Still, the epidemiology of chronically immunosuppressed patients does not indicate significantly increased incidences of the major forms of nonviral human cancer, as noted above. This might be taken as an argument against the importance of immune surveillance as an effective barrier to tumorigenesis and tumor progression. We note, however, that HIV and pharmacologically immunosuppressed patients are predominantly immunodeficient in the T and B cell compartments and thus do not present with the multicomponent immunological deficiencies that have been produced in the genetically engineered mutant mice lacking both NK cells and CTLs; this leaves open the possibility that such patients still have residual capability for an immunological defense against cancer that is mounted by NK and other innate immune cells.
In truth, the above discussions of cancer immunology simplify tumor-host immunological interactions, as highly immunogenic cancer cells may well evade immune destruction by disabling components of the immune system that have been dispatched to eliminate them.
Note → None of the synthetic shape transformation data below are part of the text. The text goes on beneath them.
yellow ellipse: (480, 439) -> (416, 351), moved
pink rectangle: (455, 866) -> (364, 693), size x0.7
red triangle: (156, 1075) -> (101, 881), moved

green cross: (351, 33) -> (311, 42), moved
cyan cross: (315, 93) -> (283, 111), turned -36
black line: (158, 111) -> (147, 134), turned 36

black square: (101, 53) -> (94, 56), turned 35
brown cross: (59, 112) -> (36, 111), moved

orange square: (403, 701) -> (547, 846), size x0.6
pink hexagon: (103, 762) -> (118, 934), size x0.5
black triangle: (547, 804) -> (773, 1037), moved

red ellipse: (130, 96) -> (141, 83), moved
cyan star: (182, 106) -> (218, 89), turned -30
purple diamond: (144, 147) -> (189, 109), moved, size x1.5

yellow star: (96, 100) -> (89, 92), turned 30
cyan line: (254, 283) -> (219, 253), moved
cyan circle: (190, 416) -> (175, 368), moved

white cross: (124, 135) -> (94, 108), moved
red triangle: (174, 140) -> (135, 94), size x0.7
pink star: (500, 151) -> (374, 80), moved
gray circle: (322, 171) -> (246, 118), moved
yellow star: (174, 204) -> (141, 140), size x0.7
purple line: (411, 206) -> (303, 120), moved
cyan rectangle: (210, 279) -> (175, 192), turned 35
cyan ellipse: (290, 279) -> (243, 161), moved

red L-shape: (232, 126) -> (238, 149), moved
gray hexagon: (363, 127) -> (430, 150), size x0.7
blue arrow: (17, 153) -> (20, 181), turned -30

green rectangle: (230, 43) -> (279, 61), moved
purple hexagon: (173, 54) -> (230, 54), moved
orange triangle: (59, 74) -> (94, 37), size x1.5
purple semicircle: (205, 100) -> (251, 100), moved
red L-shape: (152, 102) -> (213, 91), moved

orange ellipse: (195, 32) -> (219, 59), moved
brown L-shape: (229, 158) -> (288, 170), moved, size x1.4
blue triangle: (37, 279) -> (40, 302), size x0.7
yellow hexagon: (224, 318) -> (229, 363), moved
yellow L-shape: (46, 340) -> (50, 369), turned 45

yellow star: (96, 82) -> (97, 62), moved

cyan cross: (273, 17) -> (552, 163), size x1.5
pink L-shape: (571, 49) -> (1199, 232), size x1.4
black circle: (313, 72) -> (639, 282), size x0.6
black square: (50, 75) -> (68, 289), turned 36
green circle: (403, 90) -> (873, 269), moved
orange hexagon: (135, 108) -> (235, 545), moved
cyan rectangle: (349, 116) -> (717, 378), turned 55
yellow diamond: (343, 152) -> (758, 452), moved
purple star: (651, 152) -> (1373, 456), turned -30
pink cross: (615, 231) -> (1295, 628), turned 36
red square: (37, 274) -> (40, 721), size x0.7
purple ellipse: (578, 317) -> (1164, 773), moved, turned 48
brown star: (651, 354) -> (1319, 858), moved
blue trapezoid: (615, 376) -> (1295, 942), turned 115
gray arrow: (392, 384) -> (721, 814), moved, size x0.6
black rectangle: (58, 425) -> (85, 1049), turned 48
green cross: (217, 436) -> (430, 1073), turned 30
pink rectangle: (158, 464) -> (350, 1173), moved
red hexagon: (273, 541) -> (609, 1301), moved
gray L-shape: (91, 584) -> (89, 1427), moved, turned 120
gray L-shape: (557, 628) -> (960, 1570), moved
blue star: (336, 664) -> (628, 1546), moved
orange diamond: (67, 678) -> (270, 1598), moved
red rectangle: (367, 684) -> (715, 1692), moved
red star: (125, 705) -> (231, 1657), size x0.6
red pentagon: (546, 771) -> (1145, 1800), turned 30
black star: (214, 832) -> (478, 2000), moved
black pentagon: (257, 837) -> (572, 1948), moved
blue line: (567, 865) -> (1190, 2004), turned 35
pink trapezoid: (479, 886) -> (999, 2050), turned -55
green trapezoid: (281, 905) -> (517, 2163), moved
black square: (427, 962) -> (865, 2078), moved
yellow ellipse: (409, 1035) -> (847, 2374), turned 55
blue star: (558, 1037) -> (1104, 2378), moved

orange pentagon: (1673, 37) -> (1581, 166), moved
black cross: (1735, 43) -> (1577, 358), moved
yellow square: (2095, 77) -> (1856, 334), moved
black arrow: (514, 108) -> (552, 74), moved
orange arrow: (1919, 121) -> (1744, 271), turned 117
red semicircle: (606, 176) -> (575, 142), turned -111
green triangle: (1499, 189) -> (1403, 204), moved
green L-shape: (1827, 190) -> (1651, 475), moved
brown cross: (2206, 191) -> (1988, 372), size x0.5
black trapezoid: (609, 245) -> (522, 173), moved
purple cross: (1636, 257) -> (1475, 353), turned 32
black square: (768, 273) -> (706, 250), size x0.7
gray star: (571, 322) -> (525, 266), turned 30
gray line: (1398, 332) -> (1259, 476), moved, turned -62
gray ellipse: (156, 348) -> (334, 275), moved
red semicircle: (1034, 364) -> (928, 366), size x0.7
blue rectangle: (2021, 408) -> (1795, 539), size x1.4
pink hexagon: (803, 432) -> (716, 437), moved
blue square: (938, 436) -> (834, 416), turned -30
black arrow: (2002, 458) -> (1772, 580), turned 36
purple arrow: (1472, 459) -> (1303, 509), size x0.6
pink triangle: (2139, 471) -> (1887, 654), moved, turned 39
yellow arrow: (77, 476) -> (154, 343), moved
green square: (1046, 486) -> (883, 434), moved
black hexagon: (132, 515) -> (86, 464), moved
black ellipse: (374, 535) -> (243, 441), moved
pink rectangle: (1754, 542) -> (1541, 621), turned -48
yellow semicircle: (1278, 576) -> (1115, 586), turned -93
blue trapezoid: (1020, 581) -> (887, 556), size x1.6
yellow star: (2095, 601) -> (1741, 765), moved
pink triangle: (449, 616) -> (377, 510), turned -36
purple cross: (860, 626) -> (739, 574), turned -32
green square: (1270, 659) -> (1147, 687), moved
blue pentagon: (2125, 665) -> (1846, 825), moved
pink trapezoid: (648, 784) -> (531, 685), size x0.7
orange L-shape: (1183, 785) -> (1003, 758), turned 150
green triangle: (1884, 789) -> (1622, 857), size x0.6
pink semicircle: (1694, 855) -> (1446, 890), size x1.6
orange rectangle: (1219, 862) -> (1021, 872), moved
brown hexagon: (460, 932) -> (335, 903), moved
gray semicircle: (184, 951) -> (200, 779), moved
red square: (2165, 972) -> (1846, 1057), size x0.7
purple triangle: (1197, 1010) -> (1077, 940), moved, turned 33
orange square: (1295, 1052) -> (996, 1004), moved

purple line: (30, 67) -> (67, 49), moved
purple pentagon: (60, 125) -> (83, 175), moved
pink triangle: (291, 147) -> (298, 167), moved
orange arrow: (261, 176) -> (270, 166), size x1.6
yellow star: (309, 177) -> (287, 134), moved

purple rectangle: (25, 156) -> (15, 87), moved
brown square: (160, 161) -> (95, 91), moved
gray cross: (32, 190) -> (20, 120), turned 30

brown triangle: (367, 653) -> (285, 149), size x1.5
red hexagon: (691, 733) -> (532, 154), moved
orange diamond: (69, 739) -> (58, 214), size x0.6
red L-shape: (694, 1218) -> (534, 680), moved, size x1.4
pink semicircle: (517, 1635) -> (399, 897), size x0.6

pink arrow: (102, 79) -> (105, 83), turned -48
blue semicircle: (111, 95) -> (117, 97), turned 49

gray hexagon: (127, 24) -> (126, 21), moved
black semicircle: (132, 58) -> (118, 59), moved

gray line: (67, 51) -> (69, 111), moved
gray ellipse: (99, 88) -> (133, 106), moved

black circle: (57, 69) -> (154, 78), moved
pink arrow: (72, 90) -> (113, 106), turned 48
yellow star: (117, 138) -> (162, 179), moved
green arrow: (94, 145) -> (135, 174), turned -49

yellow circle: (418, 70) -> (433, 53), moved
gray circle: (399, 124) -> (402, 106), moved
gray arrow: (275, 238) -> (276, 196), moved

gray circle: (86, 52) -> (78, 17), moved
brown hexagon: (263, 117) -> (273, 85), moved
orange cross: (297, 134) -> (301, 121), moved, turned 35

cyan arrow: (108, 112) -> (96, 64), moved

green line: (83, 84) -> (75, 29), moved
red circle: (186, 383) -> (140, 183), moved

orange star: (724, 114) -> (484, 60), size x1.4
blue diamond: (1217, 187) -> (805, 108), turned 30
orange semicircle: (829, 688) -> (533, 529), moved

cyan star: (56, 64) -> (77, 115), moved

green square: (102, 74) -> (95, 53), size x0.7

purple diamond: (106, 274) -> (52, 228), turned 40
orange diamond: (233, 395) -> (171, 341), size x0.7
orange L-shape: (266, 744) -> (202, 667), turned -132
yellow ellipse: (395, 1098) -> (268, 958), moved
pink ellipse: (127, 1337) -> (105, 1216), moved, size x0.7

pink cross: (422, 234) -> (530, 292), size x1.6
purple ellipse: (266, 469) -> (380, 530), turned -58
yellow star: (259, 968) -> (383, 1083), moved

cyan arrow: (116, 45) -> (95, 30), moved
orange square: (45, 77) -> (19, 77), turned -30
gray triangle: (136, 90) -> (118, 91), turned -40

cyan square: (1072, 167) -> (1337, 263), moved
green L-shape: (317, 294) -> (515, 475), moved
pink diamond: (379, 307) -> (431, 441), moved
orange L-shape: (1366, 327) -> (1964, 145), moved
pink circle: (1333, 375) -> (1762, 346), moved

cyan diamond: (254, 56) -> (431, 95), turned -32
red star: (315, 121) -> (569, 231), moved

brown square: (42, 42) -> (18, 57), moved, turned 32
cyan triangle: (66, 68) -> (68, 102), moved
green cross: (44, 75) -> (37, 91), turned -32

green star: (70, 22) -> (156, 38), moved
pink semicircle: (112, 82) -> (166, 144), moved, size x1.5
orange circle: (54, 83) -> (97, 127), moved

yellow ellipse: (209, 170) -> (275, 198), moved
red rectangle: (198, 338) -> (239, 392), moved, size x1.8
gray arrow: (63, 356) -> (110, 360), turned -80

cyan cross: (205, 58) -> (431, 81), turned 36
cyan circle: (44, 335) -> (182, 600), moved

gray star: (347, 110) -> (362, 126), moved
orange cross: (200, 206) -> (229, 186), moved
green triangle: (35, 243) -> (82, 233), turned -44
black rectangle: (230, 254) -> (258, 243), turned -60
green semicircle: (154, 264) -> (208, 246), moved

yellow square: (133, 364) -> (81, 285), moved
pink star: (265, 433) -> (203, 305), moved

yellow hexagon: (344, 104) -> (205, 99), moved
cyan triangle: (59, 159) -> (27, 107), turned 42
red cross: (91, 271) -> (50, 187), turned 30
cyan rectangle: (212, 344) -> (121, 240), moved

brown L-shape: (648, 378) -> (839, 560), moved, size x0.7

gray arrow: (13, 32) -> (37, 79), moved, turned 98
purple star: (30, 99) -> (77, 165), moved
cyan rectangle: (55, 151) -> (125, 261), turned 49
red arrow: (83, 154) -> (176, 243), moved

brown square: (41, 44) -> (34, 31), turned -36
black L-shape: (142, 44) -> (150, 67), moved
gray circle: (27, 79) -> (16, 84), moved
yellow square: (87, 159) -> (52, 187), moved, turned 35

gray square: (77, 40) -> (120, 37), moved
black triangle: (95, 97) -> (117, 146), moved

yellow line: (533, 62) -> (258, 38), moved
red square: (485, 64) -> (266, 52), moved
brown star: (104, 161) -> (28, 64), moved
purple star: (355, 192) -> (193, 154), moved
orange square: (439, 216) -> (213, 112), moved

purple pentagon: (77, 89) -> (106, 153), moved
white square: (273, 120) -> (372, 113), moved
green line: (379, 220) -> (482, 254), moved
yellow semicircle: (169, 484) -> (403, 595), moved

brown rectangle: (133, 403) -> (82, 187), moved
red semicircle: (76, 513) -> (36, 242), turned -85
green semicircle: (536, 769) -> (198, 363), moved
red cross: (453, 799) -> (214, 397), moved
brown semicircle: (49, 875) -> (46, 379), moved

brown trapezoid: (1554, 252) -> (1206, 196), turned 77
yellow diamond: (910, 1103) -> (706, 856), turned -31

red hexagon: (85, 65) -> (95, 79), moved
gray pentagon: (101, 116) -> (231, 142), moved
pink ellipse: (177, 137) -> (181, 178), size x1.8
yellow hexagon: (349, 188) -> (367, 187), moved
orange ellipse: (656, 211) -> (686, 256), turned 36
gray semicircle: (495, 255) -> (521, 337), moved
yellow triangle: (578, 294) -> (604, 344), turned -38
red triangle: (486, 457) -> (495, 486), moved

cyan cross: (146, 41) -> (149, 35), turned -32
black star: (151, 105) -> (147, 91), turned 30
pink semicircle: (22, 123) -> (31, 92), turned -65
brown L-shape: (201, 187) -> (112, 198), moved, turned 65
For example, cancer cells may paralyze infiltrating CTLs and NK cells, by secreting TGF-β or other immunosuppressive factors. More subtle mechanisms operate through the recruitment of inflammatory cells that are actively immunosuppressive, including regulatory T cells (Tregs) and myeloid-derived suppressor cells (MDSCs). Both can suppress the actions of cytotoxic lymphocytes.
In light of these considerations and the still-rudimentary demonstrations of antitumor immunity as a significant barrier to tumor formation and progression in humans, we present immunoevasion as another emerging hallmark, whose generality as a core hallmark capability remains to be firmly established.